(Page images and extracted text)
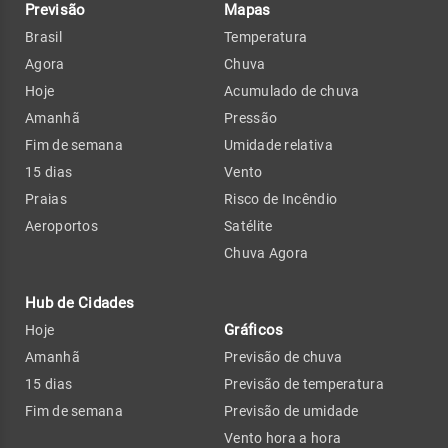
Previsão
Mapas
Brasil
Temperatura
Agora
Chuva
Hoje
Acumulado de chuva
Amanhã
Pressão
Fim de semana
Umidade relativa
15 dias
Vento
Praias
Risco de Incêndio
Aeroportos
Satélite
Chuva Agora
Hub de Cidades
Gráficos
Hoje
Amanhã
Previsão de chuva
15 dias
Previsão de temperatura
Fim de semana
Previsão de umidade
Vento hora a hora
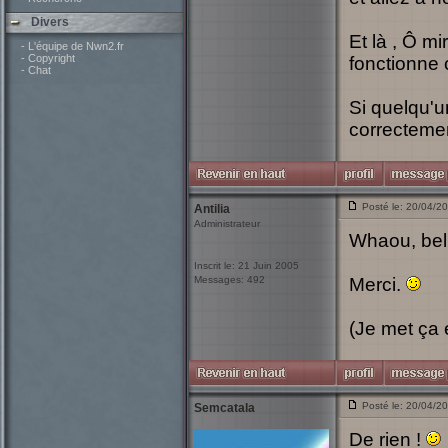
Divers
Et là , Ô mi
- L'équipe de Nwn2.fr
- Copyright
fonctionne 
- Chat
Si quelqu'u
correctemen
Posté le: 20/04/2
Antilia
Administrateur
Whaou, bell
Inscrit le: 21 Juin 2005
Messages: 492
Merci.
(Je met ça 
Posté le: 20/04/2
Semcatala
De rien !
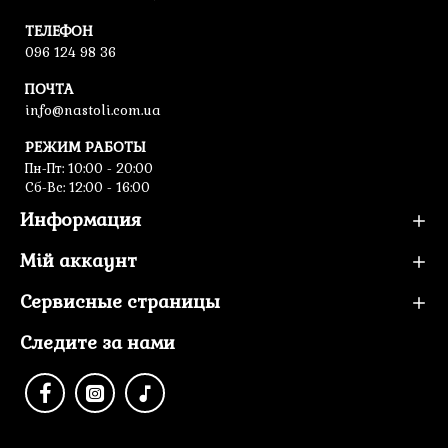
ТЕЛЕФОН
096 124 98 36
ПОЧТА
info@nastoli.com.ua
РЕЖИМ РАБОТЫ
Пн-Пт: 10:00 - 20:00
Сб-Вс: 12:00 - 16:00
Информация
Мій аккаунт
Сервисные страницы
Следите за нами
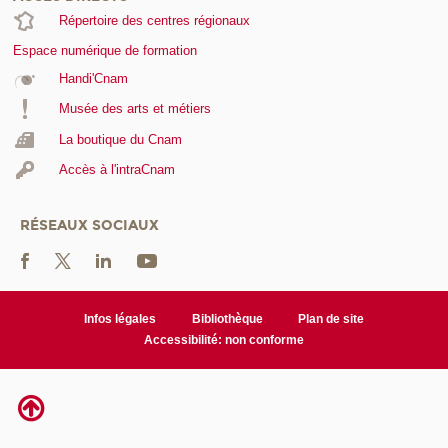
Répertoire des centres régionaux
Espace numérique de formation
Handi'Cnam
Musée des arts et métiers
La boutique du Cnam
Accès à l'intraCnam
RÉSEAUX SOCIAUX
Infos légales
Bibliothèque
Plan de site
Accessibilité: non conforme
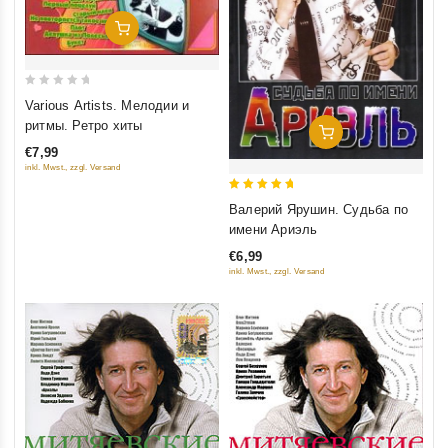
Добавить В Корзину
0
Various Artists. Мелодии и
out
ритмы. Ретро хиты
Добавить В Корзину
of
€7,99
5
inkl. Mwst., zzgl. Versand
5
Валерий Ярушин. Судьба по
out of 5
имени Ариэль
€6,99
inkl. Mwst., zzgl. Versand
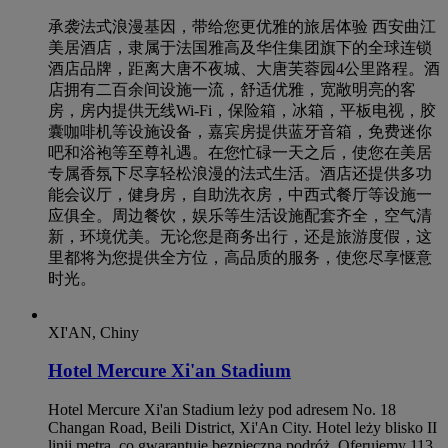
承袭法式浪漫基因，带给您更优雅的旅居体验 西安曲江
美居酒店，隶属于法国雅高及华住集团旗下的全球连锁
酒店品牌，距离大唐不夜城、大唐芙蓉园4公里路程。酒
店拥有二百余间设施一流，舒适优雅，宽敞明亮的客
房，房内提供无线Wi-Fi，保险箱，冰箱，平板电视，胶
囊咖啡机等设施设备，嘉宾房提供蓝牙音箱，免费迷你
吧和浴袍等至尊礼遇。在您忙碌一天之后，使您在美居
专属香氛下尽享轻松浪漫的法式生活。酒店还提供多功
能会议厅，健身房，自助洗衣房，中西式餐厅等设施一
应俱全。周边餐饮，娱乐等生活设施配套齐全，空气清
新，环境优美。无论您是商务出行，还是旅游度假，这
里都将为您提供全方位，高品质的服务，使您尽享惬意
时光。
XI'AN, Chiny
Hotel Mercure Xi'an Stadium
Hotel Mercure Xi'an Stadium leży pod adresem No. 18
Changan Road, Beili District, Xi'An City. Hotel leży blisko II
linii metra, co gwarantuje bezpieczną podróż. Oferujemy 113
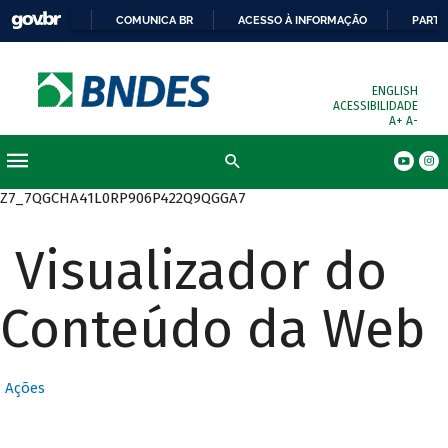
COMUNICA BR
ACESSO À INFORMAÇÃO
PARTI
ENGLISH
ACESSIBILIDADE
A+
A-
Busca
Z7_7QGCHA41L0RP906P422Q9QGGA7
Visualizador do
Conteúdo da Web
Ações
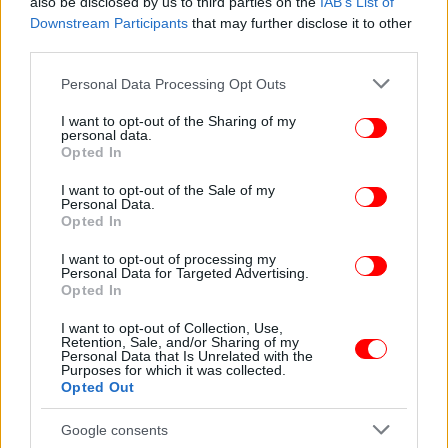
στις Γυναικείες Φυλακές Κορυδαλλού εντάσσεται
also be disclosed by us to third parties on the
IAB’s List of
Downstream Participants
that may further disclose it to other
στο Εργαστήρι θεάτρου που υλοποιείται με τις
third parties.
κρατούμενες από εξειδικευμένο προσωπικό του
Δημοτικού Θεάτρου Πειραιά, από το 2024 έως
Please note that this website/app uses one or more Google
Personal Data Processing Opt Outs
σήμερα.
services and may gather and store information including but
not limited to your visit or usage behaviour. You may click to
I want to opt-out of the Sharing of my
personal data.
grant or deny consent to Google and its third-party tags to
Το εργαστήριο, ξεπερνά τα όρια της εκπαίδευσης,
Opted In
use your data for below specified purposes in below Google
και μετατρέπεται σε μια εμπειρία προσωπικής
consent section.
I want to opt-out of the Sale of my
ανακάλυψης, συλλογικής δημιουργίας και
Personal Data.
επαναπροσδιορισμού της ταυτότητας μέσα από την
Opted In
τέχνη, δημιουργώντας έναν ζωντανό τόπο
I want to opt-out of processing my
θεραπευτικής ενδυνάμωσης μέσα από τη
Personal Data for Targeted Advertising.
Opted In
δημιουργία.
I want to opt-out of Collection, Use,
Retention, Sale, and/or Sharing of my
Οι συμμετέχουσες αποκτούν έναν ασφαλή χώρο
Personal Data that Is Unrelated with the
έκφρασης και επικοινωνίας για να μοιραστούν
Purposes for which it was collected.
Opted Out
εμπειρίες και να ανακαλύψουν τη δύναμη της
συλλογικότητας μέσα από τη θεατρική πράξη,
Google consents
μετασχηματίζοντας το βίωμα σε καλλιτεχνικό λόγο.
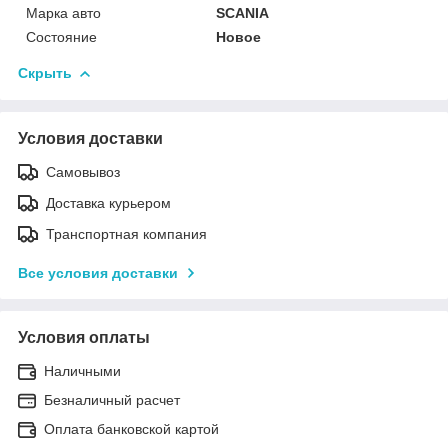
Марка авто
SCANIA
Состояние
Новое
Скрыть
Условия доставки
Самовывоз
Доставка курьером
Транспортная компания
Все условия доставки
Условия оплаты
Наличными
Безналичный расчет
Оплата банковской картой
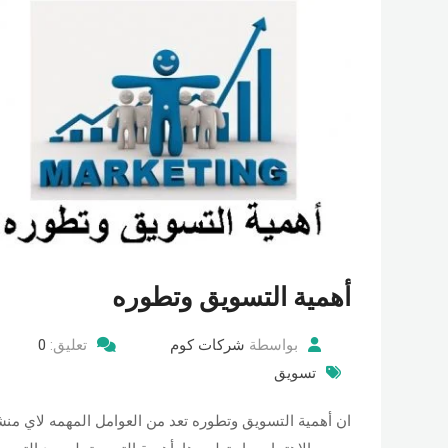
أهمية التسويق وتطوره
بواسطة
شركات كوم
تعليق:
0
تسويق
ان أهمية التسويق وتطوره تعد من العوامل المهمه لاي منش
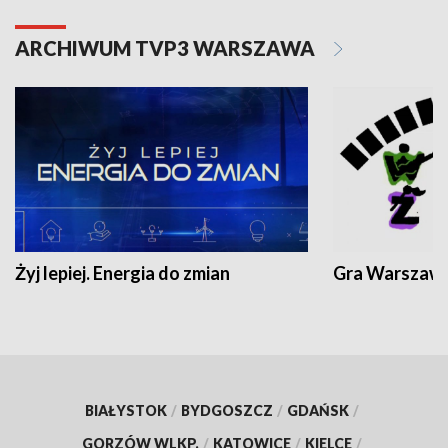
ARCHIWUM TVP3 WARSZAWA
Żyj lepiej. Energia do zmian
Gra Warszaw
BIAŁYSTOK
/
BYDGOSZCZ
/
GDAŃSK
/
GORZÓW WLKP.
/
KATOWICE
/
KIELCE
/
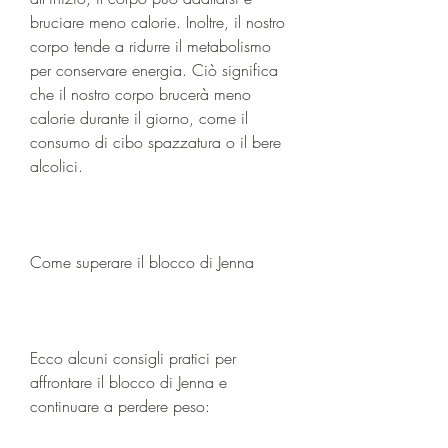
bruciare meno calorie. Inoltre, il nostro 
corpo tende a ridurre il metabolismo 
per conservare energia. Ciò significa 
che il nostro corpo brucerà meno 
calorie durante il giorno, come il 
consumo di cibo spazzatura o il bere 
alcolici.
Come superare il blocco di Jenna
Ecco alcuni consigli pratici per 
affrontare il blocco di Jenna e 
continuare a perdere peso:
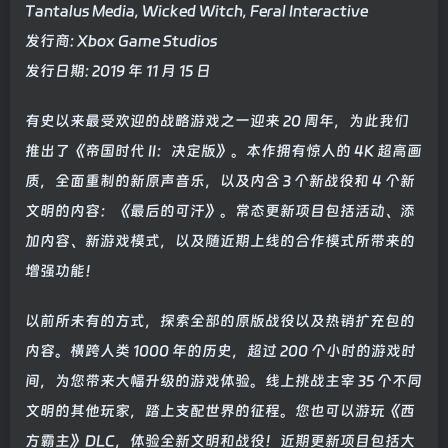
Tantalus Media, Wicked Witch, Feral Interactive
发行商: Xbox Game Studios
发行日期: 2019 年 11 月 15 日
有史以来最受欢迎的战略游戏之一迎来 20 周年，为此我们
推出了《帝国时代 II：决定版》。本作拥有惊人的 4K 超高画
质，全面重制的新原声音乐，以及内含 3 个新战役和 4 个新
文明的内容：《最后的可汗》。常态更新项目包括活动、添
加内容、新游戏模式，以及随近期上线的合作模式所带来的
增强功能！
以前所未有的方式，探索全部的原版战役以及热销扩充包的
内容。横跨人类 1000 年的历史，超过 200 个小时的游戏时
间，为您带来大幅升级的游戏体验。线上挑战主宰 35 个不同
文明的其他玩家，踏上支配世界的征程。您也可以游玩《西
方霸主》DLC，体验全新文明和战役！近期更新项目包括大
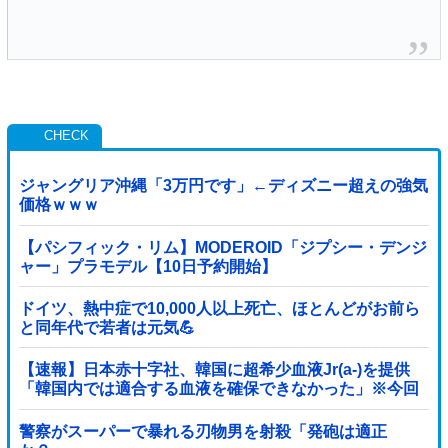
ジャングリア沖縄「3万円です」←ディズニー超えの強気
価格ｗｗｗ
【パシフィック・リム】MODEROID「ジプシー・デンジ
ャー」プラモデル【10日予約開始】
ドイツ、熱中症で10,000人以上死亡、ほとんどがお前ら
と同年代で若者は元気💪
【速報】日本赤十字社、韓国に超希少血液Jr(a-)を提供
「韓国内では適合する血液を確保できなかった」※今回
で4回目
警察がスーパーで暴れる刃物男を射殺「発砲は適正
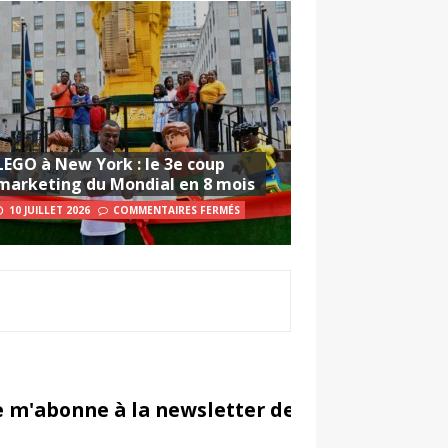
LEGO à New York : le 3e coup
marketing du Mondial en 8 mois
10 JUILLET 2026
COMMENTAIRES FERMÉS
e m'abonne à la newsletter de Sportsmarketi
in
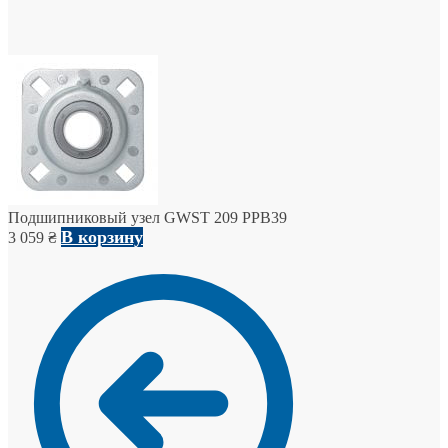
Подшипниковый узел GWST 209 PPB39
В корзину
3 059
₴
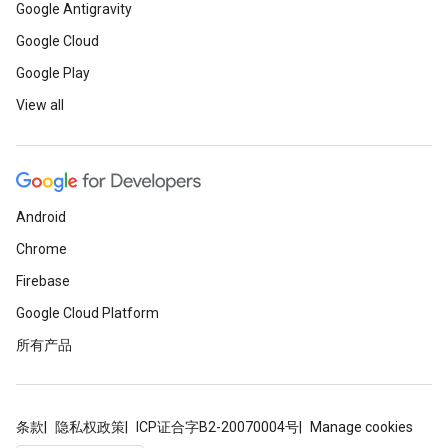
Google Antigravity
Google Cloud
Google Play
View all
Android
Chrome
Firebase
Google Cloud Platform
所有产品
条款
隐私权政策
ICP证合字B2-20070004号
Manage cookies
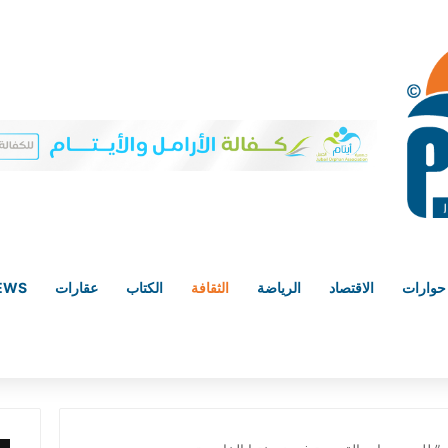
حوارات
الاقتصاد
الرياضة
الثقافة
الكتاب
عقارات
NEWS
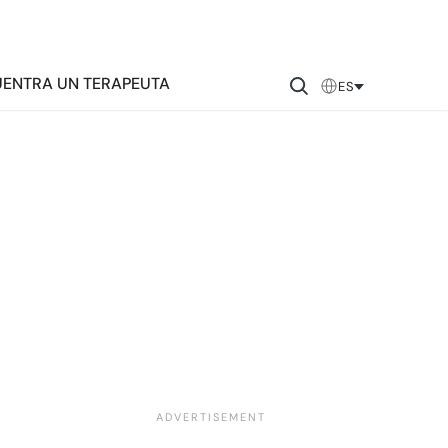
ENTRA UN TERAPEUTA
ES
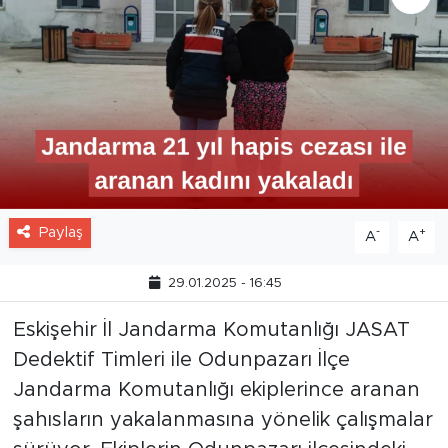
Paylaş
-
+
A
A
29.01.2025 - 16:45
Eskişehir İl Jandarma Komutanlığı JASAT
Dedektif Timleri ile Odunpazarı İlçe
Jandarma Komutanlığı ekiplerince aranan
şahısların yakalanmasına yönelik çalışmalar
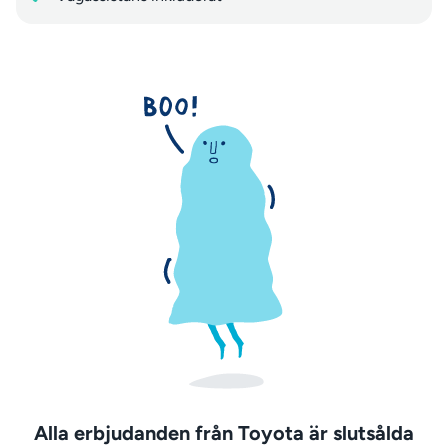
Alla erbjudanden från Toyota är slutsålda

| Exercise aim |
For each line in the records that holds "corpo", show that line as it stands.

| The completed task |
corpo tende a ridurre il metabolismo 
che il nostro corpo brucerà meno 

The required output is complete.